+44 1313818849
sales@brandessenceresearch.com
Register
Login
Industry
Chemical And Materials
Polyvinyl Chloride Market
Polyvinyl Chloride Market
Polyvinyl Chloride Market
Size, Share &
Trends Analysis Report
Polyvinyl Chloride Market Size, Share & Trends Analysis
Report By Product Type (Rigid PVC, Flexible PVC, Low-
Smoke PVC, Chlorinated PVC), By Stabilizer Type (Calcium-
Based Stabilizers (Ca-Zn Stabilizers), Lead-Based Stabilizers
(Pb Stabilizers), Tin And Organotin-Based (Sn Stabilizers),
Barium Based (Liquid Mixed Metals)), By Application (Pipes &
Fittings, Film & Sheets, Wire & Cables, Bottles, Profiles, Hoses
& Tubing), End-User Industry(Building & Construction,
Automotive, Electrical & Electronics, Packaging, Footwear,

----

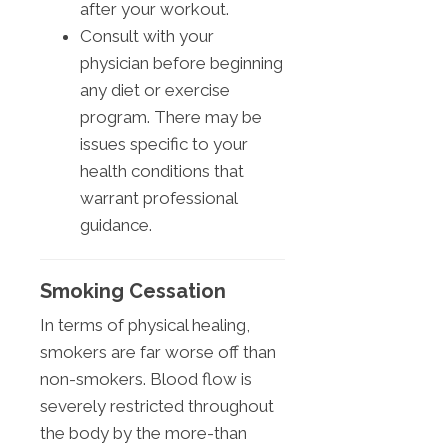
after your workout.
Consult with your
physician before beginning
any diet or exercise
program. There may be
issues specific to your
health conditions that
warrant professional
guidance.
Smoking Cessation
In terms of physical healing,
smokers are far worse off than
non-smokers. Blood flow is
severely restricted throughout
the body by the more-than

----

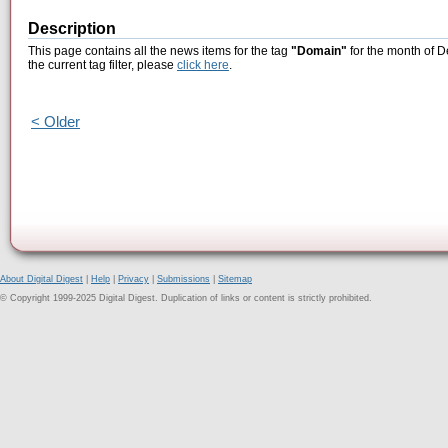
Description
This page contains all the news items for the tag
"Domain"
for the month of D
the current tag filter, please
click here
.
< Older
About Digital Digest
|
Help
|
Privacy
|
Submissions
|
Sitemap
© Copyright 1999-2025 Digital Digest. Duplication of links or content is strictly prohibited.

----

Where a line of the listing holds the string "Trends", copy that line.

Trends Analysis Report
Polyvinyl Chloride Market Size, Share & Trends Analysis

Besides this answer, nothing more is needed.